Thanks for leaving comments and words of encouragement!
Well, pod-mounted rockets would make more sense anyway; who in their right mind exposes high-explosive warheads to the heat of atmospheric entry?
I find this whole " I want to get it done but I don't want to get it done " thing to be a natural part of the creative process, so don't worry about it. Sooner or later the urge to create overcomes the shackles we hold ourselves back with, and amazing stuff happens. Until we'd rather stare into empty space again.
Oh, and about the undercarriage: Imagine if you had to also make it functional; able to collapse and extend to travel and landing positions, all the while conforming to a videogame's arbitrary rules (ex; "You see player, you might not think these parts collide mid-movement, but my code tells me to get them stuck half-open anyway.") That's what I was having fun with. Now they work but look wrong. Rebuilding time!
I see that you get me! But enough is enough - no more staring into empty space!
Don't get me started on making it functional. I spent probably too much time inspecting photos of the undercarriage I found online and can't figure out how it's supposed to retract into the housing. I thought I knew, but yesterday I realised that the part I thought made it more or less feasible is in the wrong place; I'll just do my best to make it sturdy enough to support the model and look like the solution on the original (which is a bit tough due to structural differences between the papercraft template I've used and the original kit) and won't bother with it any more. I. WILL. NOT. BOTHER. WITH. IT. I need to tell this myself to make it real.
About the rockets being 'exposed', especially in the context you mentioned, that's also something that's hard to explain - I mean, they probably look cool, but it makes so much more sense to protect them, especially that the "tech" is there - most (I think apart from the Xiphhon and Storm Bird) space Marine flyers use rocket pods.

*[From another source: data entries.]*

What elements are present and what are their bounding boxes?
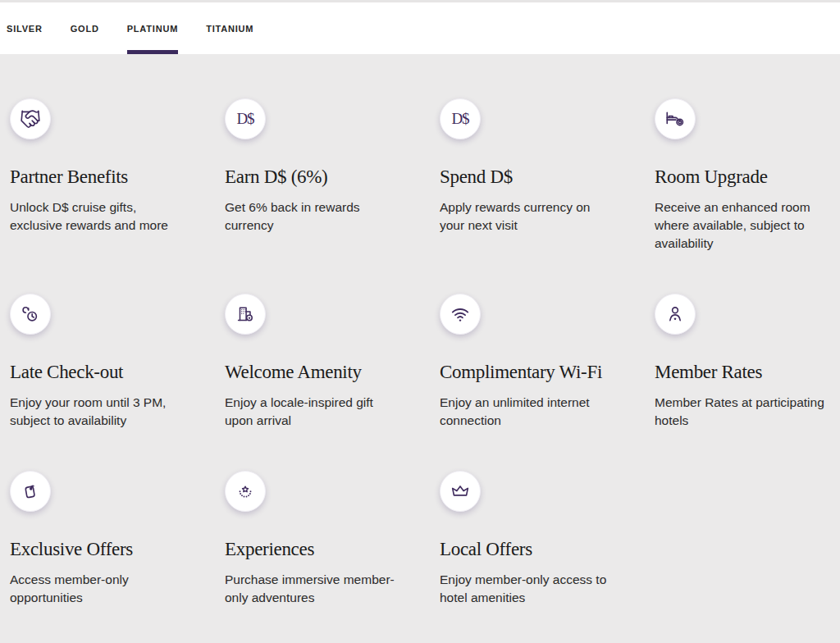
benefit-title: Welcome Amenity xyxy=(225,361,440,384)
handshake-icon xyxy=(20,108,41,130)
benefit-title: Local Offers xyxy=(440,538,655,561)
benefit-description: Enjoy a locale-inspired gift upon arriva… xyxy=(225,394,440,430)
benefit-title: Room Upgrade xyxy=(655,166,840,189)
benefit-card-exclusive-offers: Exclusive Offers Access member-only oppo… xyxy=(10,471,225,607)
tier-tabs: SILVER GOLD PLATINUM TITANIUM xyxy=(0,2,840,54)
tab-platinum[interactable]: PLATINUM xyxy=(127,2,178,54)
benefit-description: Get 6% back in rewards currency xyxy=(225,198,440,235)
late-checkout-clock-icon xyxy=(20,303,41,325)
benefit-icon-circle xyxy=(10,98,51,139)
benefit-title: Complimentary Wi-Fi xyxy=(440,361,655,384)
benefit-card-experiences: Experiences Purchase immersive member- o… xyxy=(225,471,440,607)
benefit-card-room-upgrade: Room Upgrade Receive an enhanced room wh… xyxy=(655,98,840,253)
benefit-description: Apply rewards currency on your next visi… xyxy=(440,198,655,235)
benefit-icon-circle: D$ xyxy=(440,98,481,139)
benefit-title: Experiences xyxy=(225,538,440,561)
member-person-icon xyxy=(664,303,686,325)
benefit-icon-circle: D$ xyxy=(225,98,266,139)
welcome-amenity-building-icon xyxy=(235,303,256,325)
benefit-description: Enjoy an unlimited internet connection xyxy=(440,394,655,430)
benefit-description: Unlock D$ cruise gifts, exclusive reward… xyxy=(10,198,225,235)
benefit-title: Partner Benefits xyxy=(10,166,225,189)
benefit-description: Enjoy your room until 3 PM, subject to a… xyxy=(10,394,225,430)
benefit-card-earn-ds: D$ Earn D$ (6%) Get 6% back in rewards c… xyxy=(225,98,440,253)
benefit-card-late-checkout: Late Check-out Enjoy your room until 3 P… xyxy=(10,294,225,430)
benefit-icon-circle xyxy=(10,471,51,512)
benefit-description: Member Rates at participating hotels xyxy=(655,394,840,430)
benefit-card-spend-ds: D$ Spend D$ Apply rewards currency on yo… xyxy=(440,98,655,253)
benefit-title: Member Rates xyxy=(655,361,840,384)
experiences-laurel-icon xyxy=(235,481,256,502)
wifi-icon xyxy=(450,303,471,325)
benefit-card-welcome-amenity: Welcome Amenity Enjoy a locale-inspired … xyxy=(225,294,440,430)
benefit-icon-circle xyxy=(655,98,696,139)
local-offers-crown-icon xyxy=(450,481,471,502)
room-upgrade-bed-icon xyxy=(664,108,686,130)
tab-gold[interactable]: GOLD xyxy=(71,2,99,54)
benefit-icon-circle xyxy=(10,294,51,335)
ds-currency-icon: D$ xyxy=(451,110,468,128)
benefit-icon-circle xyxy=(225,471,266,512)
benefits-grid: Partner Benefits Unlock D$ cruise gifts,… xyxy=(0,54,840,607)
benefit-title: Exclusive Offers xyxy=(10,538,225,561)
tab-titanium[interactable]: TITANIUM xyxy=(206,2,253,54)
benefit-title: Late Check-out xyxy=(10,361,225,384)
benefit-icon-circle xyxy=(225,294,266,335)
benefit-card-partner-benefits: Partner Benefits Unlock D$ cruise gifts,… xyxy=(10,98,225,253)
exclusive-offers-tag-icon xyxy=(20,481,41,502)
benefit-icon-circle xyxy=(440,294,481,335)
benefit-card-wifi: Complimentary Wi-Fi Enjoy an unlimited i… xyxy=(440,294,655,430)
benefit-card-member-rates: Member Rates Member Rates at participati… xyxy=(655,294,840,430)
benefit-title: Spend D$ xyxy=(440,166,655,189)
benefit-description: Enjoy member-only access to hotel amenit… xyxy=(440,571,655,607)
benefit-card-local-offers: Local Offers Enjoy member-only access to… xyxy=(440,471,655,607)
tier-tabs-header: SILVER GOLD PLATINUM TITANIUM xyxy=(0,0,840,54)
benefit-icon-circle xyxy=(440,471,481,512)
ds-currency-icon: D$ xyxy=(236,110,253,128)
benefit-title: Earn D$ (6%) xyxy=(225,166,440,189)
benefit-description: Receive an enhanced room where available… xyxy=(655,198,840,253)
tab-silver[interactable]: SILVER xyxy=(7,2,43,54)
benefit-description: Purchase immersive member- only adventur… xyxy=(225,571,440,607)
benefit-description: Access member-only opportunities xyxy=(10,571,225,607)
benefit-icon-circle xyxy=(655,294,696,335)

Cheers honoured battle-brother!
Welcome to this side of the 2020!
Happy to hear you're still going with this project. Definitely go for the HBs. Rockets can always be added later and it even fits the setting that old tech (and Thunderhawk is definitely that) gets built over with newer additions. Often not entirely proper or matching but who cares as long as they are properly blessed 
Cheers, my fellow countryman!
I might magnetise the rocket pods. The entire craft, with the numerous alterations, is heresy, but it makes sense considering the fluff for my Crusade, being stranded on a forge world and being forced to make do with limited resources.
The thunderhawk project seems like a complicated and a long project, If you feel like painting something else for a while do that, a few weeks here and there doesn't matter the way I see it, this project is a once in a life time thing that few others on the planet can do and probably nobody else will do.
its better to spend a few weeks painting other sthings and recuperate yourself mentally than burning yourself out wih spending all your hobby time with cutting and gluing plasticard for this behemoth of a project.
You're right there! Who'd have thought that pursuing hobby goals involves so much planning, eh?
Painting is 'better' in the sense that it gives an almost instant sense of accomplishment. You can paint a model in 1-2 hours and see actual progress; with a project this big, it's not that simple. As I said, I might pick my brush up in the near future - right now I want to use the momentum to my advantage and do my best to get the Thunderhawk ready for priming.